Tuesday, 21 May 2019
Eric Fournier: The Battalions of Impiety: A Bishop’s Perspective on the Vandal Migration
“Finding a province that enjoyed peace and tranquility, the Vandals threatened on all sides the magnificence of this flourishing land with the battalions of impiety.” Thus Victor of Vita describes the Vandal migration into North Africa in his Historia persecutionis africana prouinciae(1.3). Obviously not a neutral representation, this description was, rather, part of an elaborate rhetorical narrative aiming to highlight the religious nature of what Victor saw as an invasion and a persecution by the heretical new masters of North Africa. Victor was a cleric who conceived the world as polarized, divided between theologically correct Catholics (Nicene Christians) and heretical Arians (Homoian Christians). He was not a historian of the Vandal migration, yet he provides the best evidence for the Vandal migration. Hence the importance of analyzing and understanding the rhetorical elements of his text. This paper argues that Victor’s rhetorical depiction of the Vandal migration is completely conditioned by his theological views.

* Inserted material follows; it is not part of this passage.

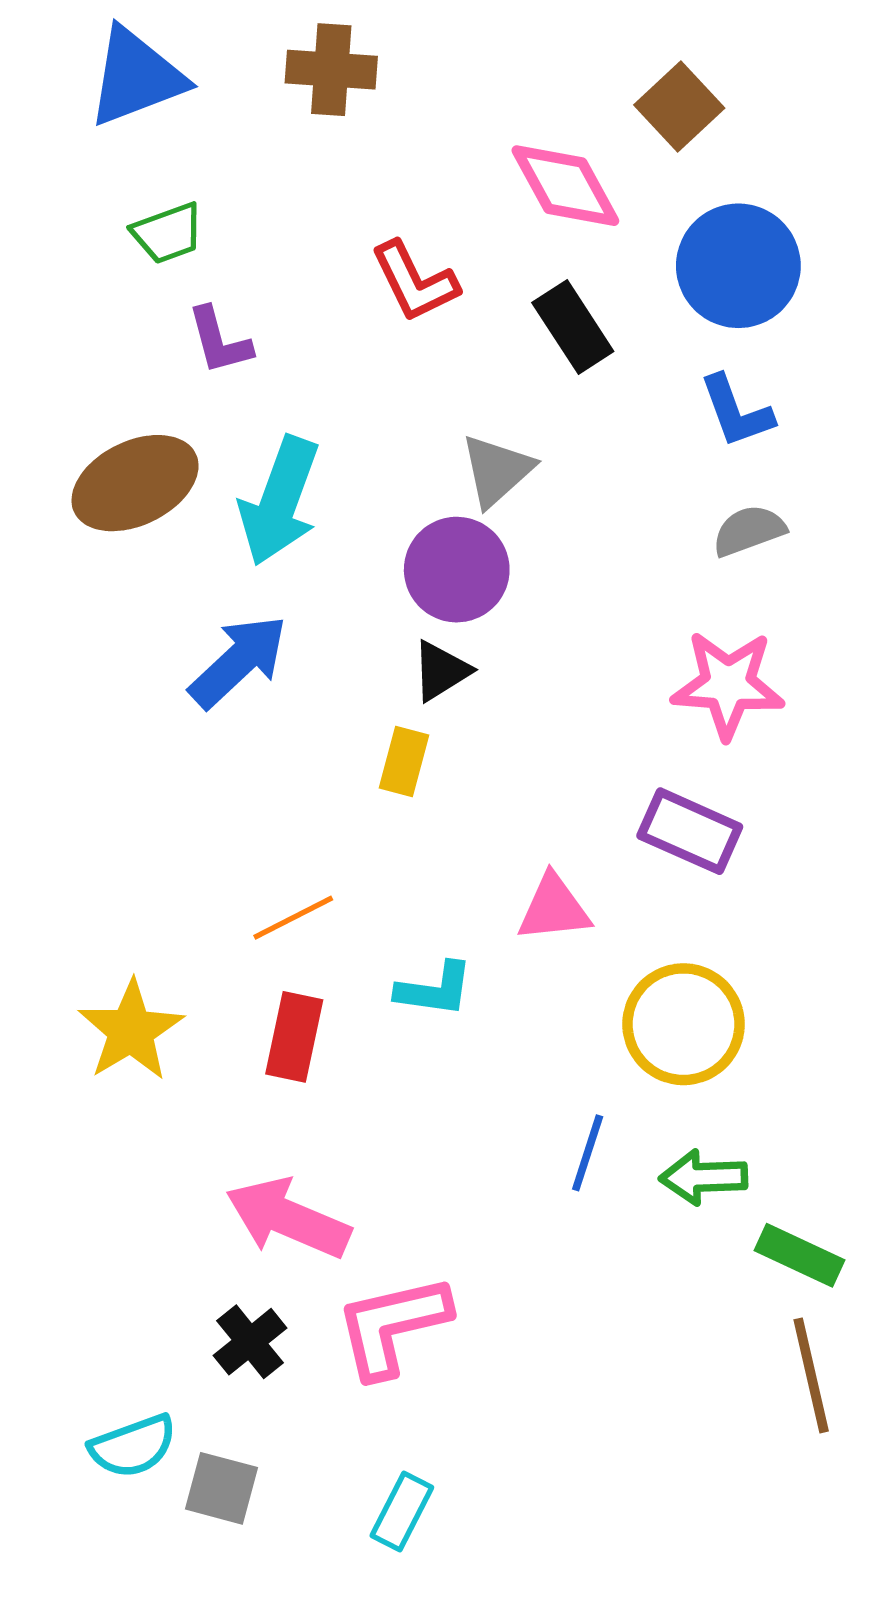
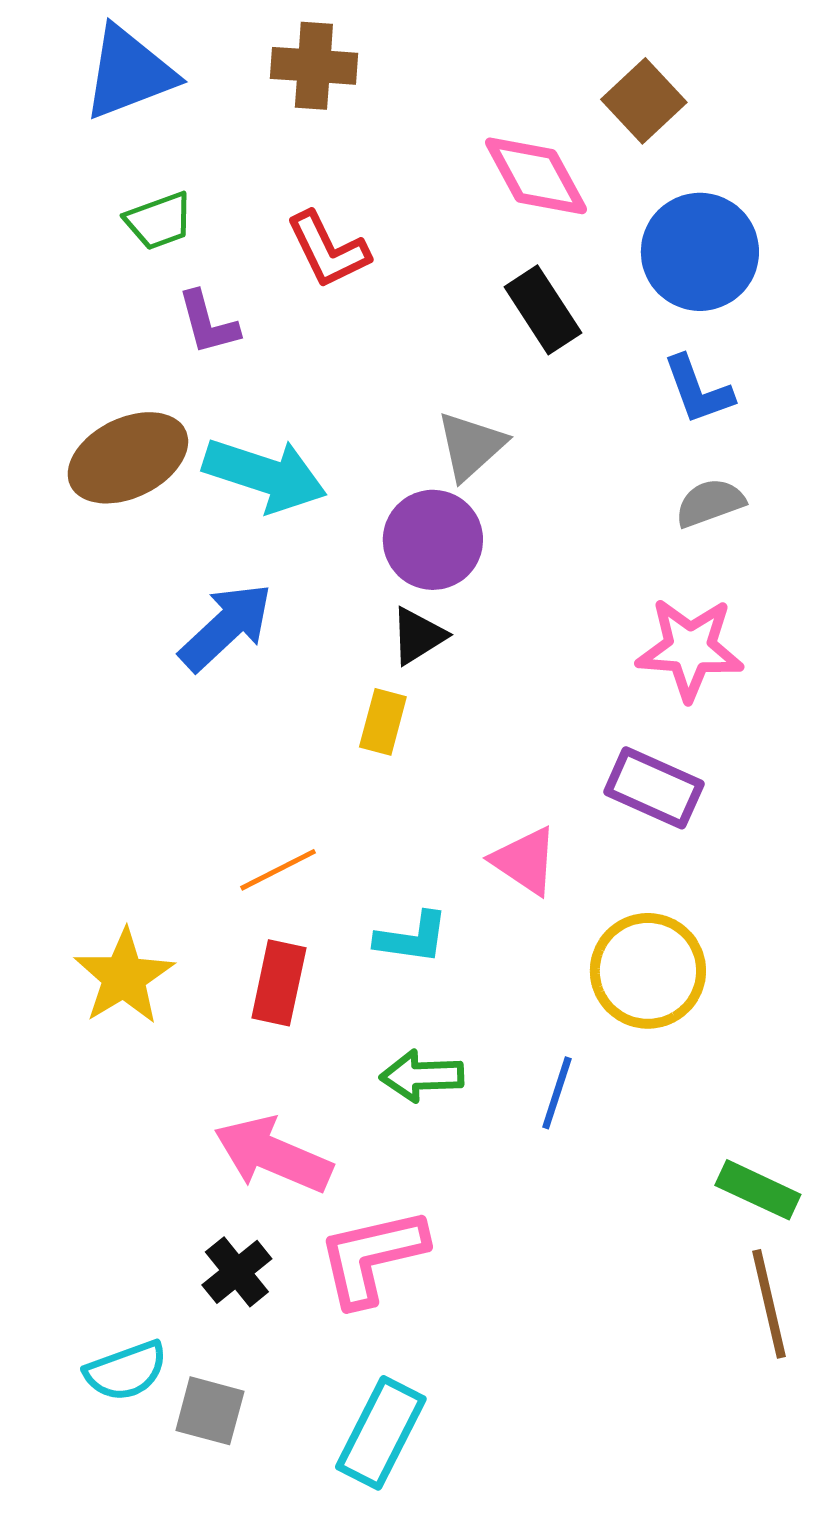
red L-shape: (415, 282) -> (328, 250), moved
cyan arrow: (280, 501) -> (265, 475), turned -92
pink triangle: (554, 908) -> (525, 861), turned 40
green arrow: (704, 1177) -> (422, 1076), moved
cyan rectangle: (402, 1512) -> (381, 1433), size x1.5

Victor wrote over fifty years after the migration (after 484 CE) and he retroactively applied his knowledge of a later, short-lived episode of religious coercion that followed a council of bishops in 484, to the whole Vandal period up to his time. His systematic use of vocabulary relating to violence, cruelty and furor, as well as his depiction of Vandals as barbaric enemies, are good evidence of his rhetoric at play. Victor’s text is first-hand evidence of the Nicene reaction to the Vandal migration, but not of the migration itself.